### Supplied data
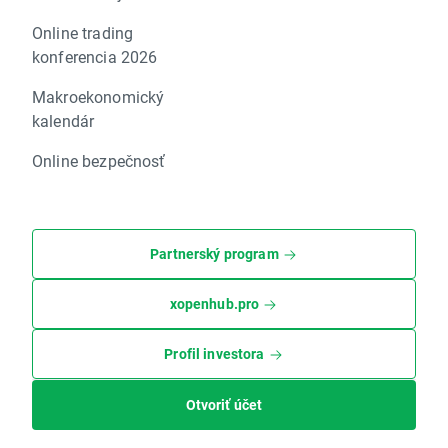
Online trading
konferencia 2026
Makroekonomický
kalendár
Online bezpečnosť
Partnerský program
xopenhub.pro
Profil investora
Otvoriť účet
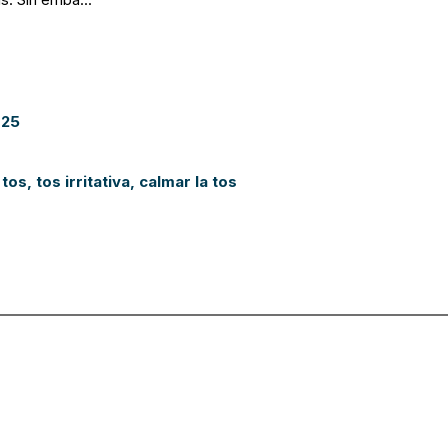
025
 tos
,
tos irritativa
,
calmar la tos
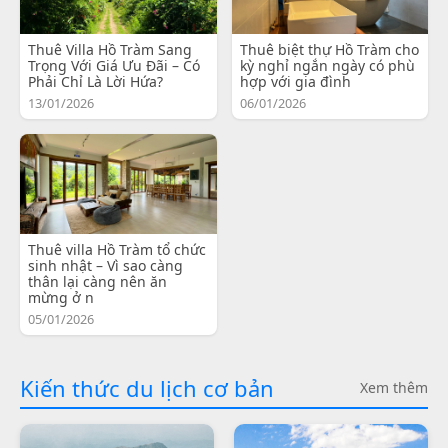
Thuê Villa Hồ Tràm Sang
Thuê biệt thự Hồ Tràm cho
Trọng Với Giá Ưu Đãi – Có
kỳ nghỉ ngắn ngày có phù
Phải Chỉ Là Lời Hứa?
hợp với gia đình
13/01/2026
06/01/2026
Thuê villa Hồ Tràm tổ chức
sinh nhật – Vì sao càng
thân lại càng nên ăn
mừng ở n
05/01/2026
Kiến thức du lịch cơ bản
Xem thêm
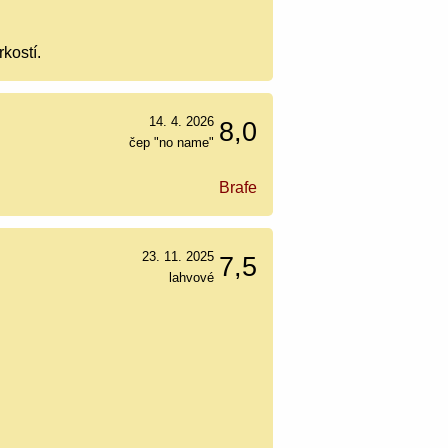
kostí.
14. 4. 2026
8,0
čep "no name"
Brafe
23. 11. 2025
7,5
lahvové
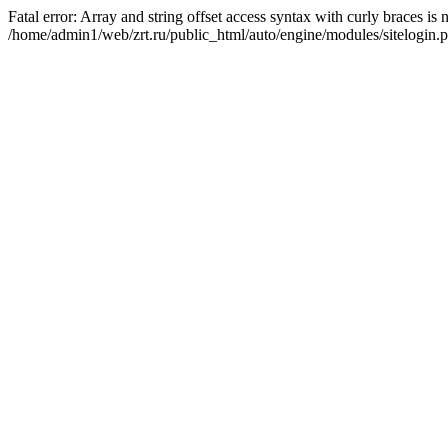
Fatal error: Array and string offset access syntax with curly braces is
/home/admin1/web/zrt.ru/public_html/auto/engine/modules/sitelogin.p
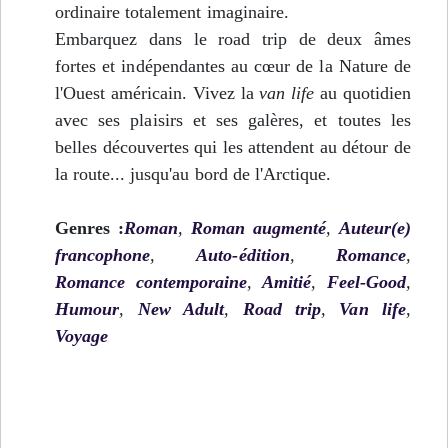
ordinaire totalement imaginaire.
Embarquez dans le road trip de deux âmes
fortes et indépendantes au cœur de la Nature de
l'Ouest américain. Vivez la
van life
au quotidien
avec ses plaisirs et ses galères, et toutes les
belles découvertes qui les attendent au détour de
la route... jusqu'au bord de l'Arctique.
Genres :
Roman
,
Roman augmenté
,
Auteur(e)
francophone
,
Auto-édition
,
Romance
,
Romance contemporaine
,
Amitié
,
Feel-Good
,
Humour
,
New Adult
,
Road trip
,
Van life
,
Voyage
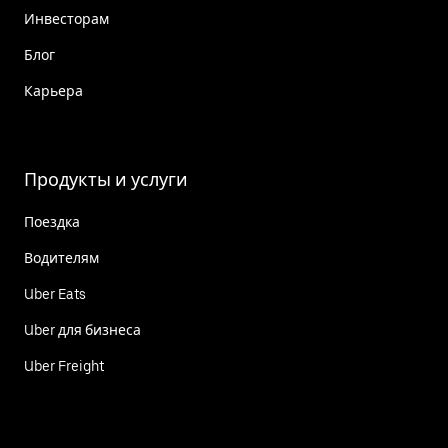
Инвесторам
Блог
Карьера
Продукты и услуги
Поездка
Водителям
Uber Eats
Uber для бизнеса
Uber Freight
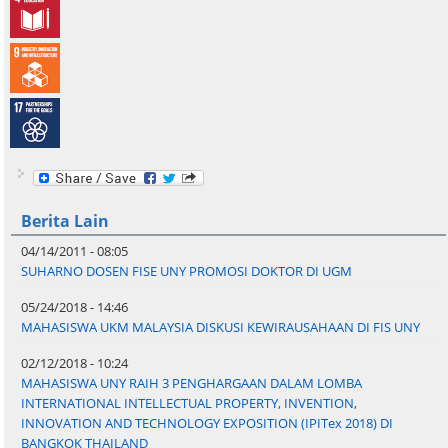
Berita Lain
04/14/2011 - 08:05
SUHARNO DOSEN FISE UNY PROMOSI DOKTOR DI UGM
05/24/2018 - 14:46
MAHASISWA UKM MALAYSIA DISKUSI KEWIRAUSAHAAN DI FIS UNY
02/12/2018 - 10:24
MAHASISWA UNY RAIH 3 PENGHARGAAN DALAM LOMBA
INTERNATIONAL INTELLECTUAL PROPERTY, INVENTION,
INNOVATION AND TECHNOLOGY EXPOSITION (IPITex 2018) DI
BANGKOK THAILAND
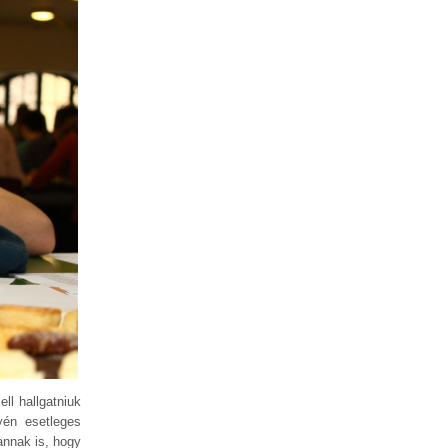
ll hallgatniuk
yén esetleges
annak is, hogy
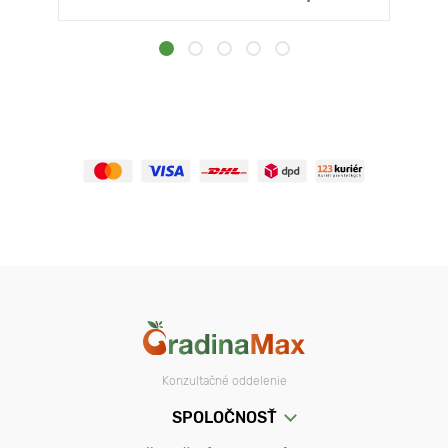
Konzultačné oddelenie
SPOLOČNOSŤ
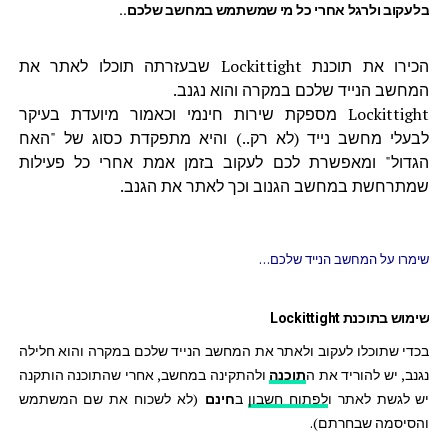
בלעקוב ולרגל אחרי כל מי שמשתמש במחשב שלכם..
הכירו את תוכנת Lockittight שבעזרתה תוכלו לאתר את
המחשב הנייד שלכם במקרה והוא נגנב.
Lockittight מספקת שירות חינמי וכאמור מיועדת בעיקר
לבעלי מחשב נייד (לא רק..) והיא מתפקדת כסוג של "האח
הגדול" ומאפשרת לכם לעקוב בזמן אמת אחרי כל פעילות
שמתרחשת במחשב הגנוב וכך לאתר את הגנב.
שימרו על המחשב הנייד שלכם…
שימוש בתוכנת Lockittight
בכדי שתוכלו לעקוב ולאתר את המחשב הנייד שלכם במקרה והוא חלילה
נגנב, יש להוריד את ה
תוכנה
ולהתקינה במחשב, אחרי שהתוכנה הותקנה
יש לגשת לאתר ו
לפתוח חשבון
ב
חינם
(לא לשכוח את שם המשתמש
והסיסמה שבחרתם).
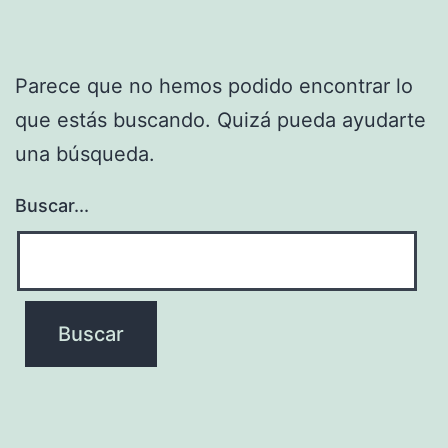
Parece que no hemos podido encontrar lo
que estás buscando. Quizá pueda ayudarte
una búsqueda.
Buscar...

### What you will do
Count how many lines in the data contain the word "MAHASISWA", giving the number without comment.

### Response to this exercise
2